Разомкнулось перекрестие. Нарочно придумали, чтобы красота доводила человека до саможаления. На синеве горы проступили прожилки белых тропинок, пагодовидные беседки, мостики над каньонами, канатные дороги. Над горой вспыхивали пейзажные голограммы. Меж ветвей баобаба, из дупла которого выглядывало веселое семейство лесного племени, задержалось, высвечивая траву прерии, лимонное солнце рассвета; синеокий бородач в белой кепочке с козырьком, сдвинутым на ухо, полный удивления, поднимался на махолете над хребтом, схожим с кентавром, который в мечтательности лег огромным лицом возле края ветрового моря; медведь, вздыбившись во весь рост, стаскивает к себе в пасть ягоды черемухи, сладко прижмурены глаза, на зубах черная оскомина, когти глянцевиты от сока; на рогу буйвола поет скворец, разыглилась, трепещет борода, среди узоров пепельного крапа — фиолетовые, зеленые, коричневые переливы оперенья; вращается подобно танковым гусеницам эллиптическая галактика, над ее темным центром в запредельностях — цветок звездного взрыва, раструб шафранный, желтая пыльца на алых тычинках.
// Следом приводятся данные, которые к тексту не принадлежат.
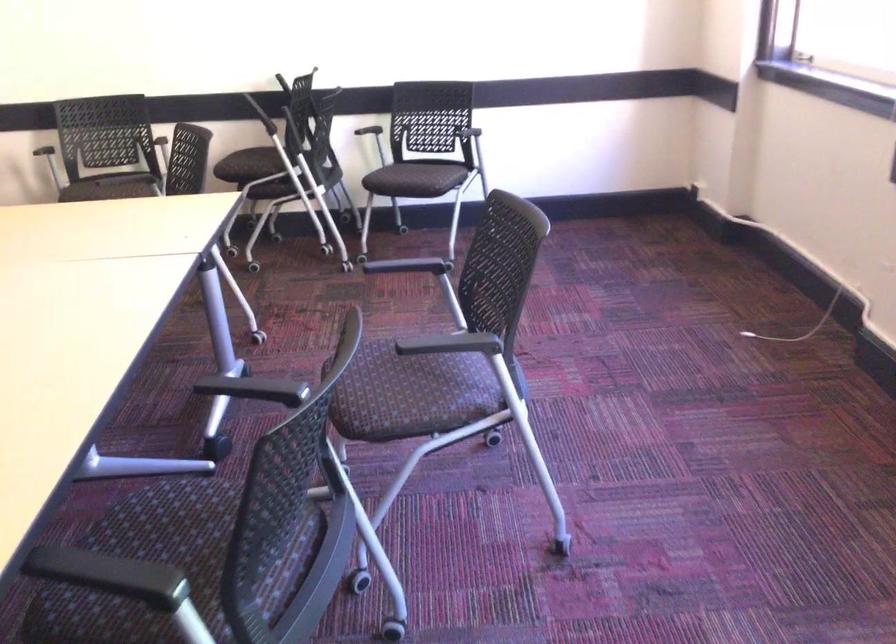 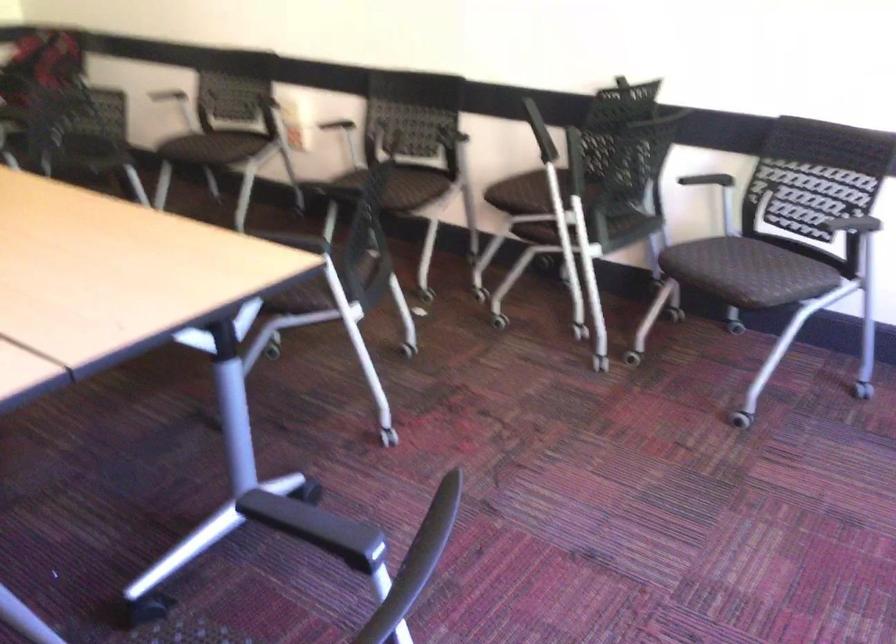 Where in the second image is the point corresponding to (131,184) from the first image?

(402, 187) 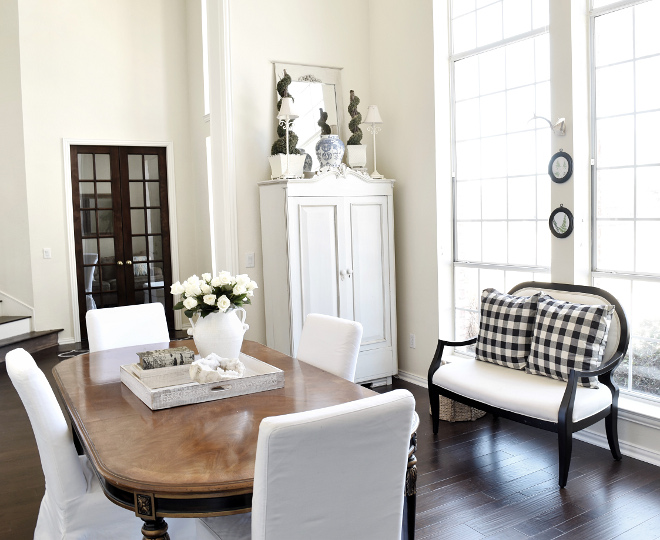 Locate an element on the screen. This screenshot has height=540, width=660. door knob is located at coordinates (121, 263).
Не видеть этого Курнопаю. Не быть для него простору, солнцу, деревьям, птицам… Как так — он не любил скворцов, медведей? Сейчас он любил бы даже змееголовых скорпионов, сколопендр, скатов, сипов, ванноротых гиппопотамов, раздутых жиром сивучей, прожорливых касаток.
Надвинулась темень. Возникло впечатление — ударится о базальт. Дрогнул, но шагнул дальше. Его секундная оторопь распотешила танцовщиц. Позади что-то сомкнулось тяжело, с прихлюпом. В глаза, вращаясь, ударил ячеистый свет. Оборотился. Сомкнулись туннельные ворота. Образовали голову голубоглазой стрекозы. Красный рот шевелился, втягивая обнимающихся мужчину и женщину. Заужасались негритянки. Они не бывали в туннеле. Но здесь, около стен, будто исторгнувшись из каменного монолита, выросли какие-то колонны, по которым скользили коленями, бедрами, бюстами, губами нагие девушки. Колонны были шлифованно-белесы до середины, выказывая свое железное происхождение, выше — черны, как обычно черен литейный чугун, и завершались куполами.
Никто из девушек не бросил взгляда на Курнопая.
Танец нежности, танец мольбы, танец казни?
И экранированный на стены в промежутки между колоннами образ голубоглазой стрекозиной головы, вбирающей красным ртом завороженную лаской парочку… Какая смурная символика. В страстях и смерть воспринимаешь, как уход в голубую вечность. Хотя, конечно, прорва, поглощающая нас, цвета крови. Фу, отвратно, отвратно. А эти, эти, вьющиеся вокруг колонн, что они символизируют? Не надо вникать в нелепость. Стой. Нелепость ли? Может, это сексрелигиозный обряд, доведенный до мистичности?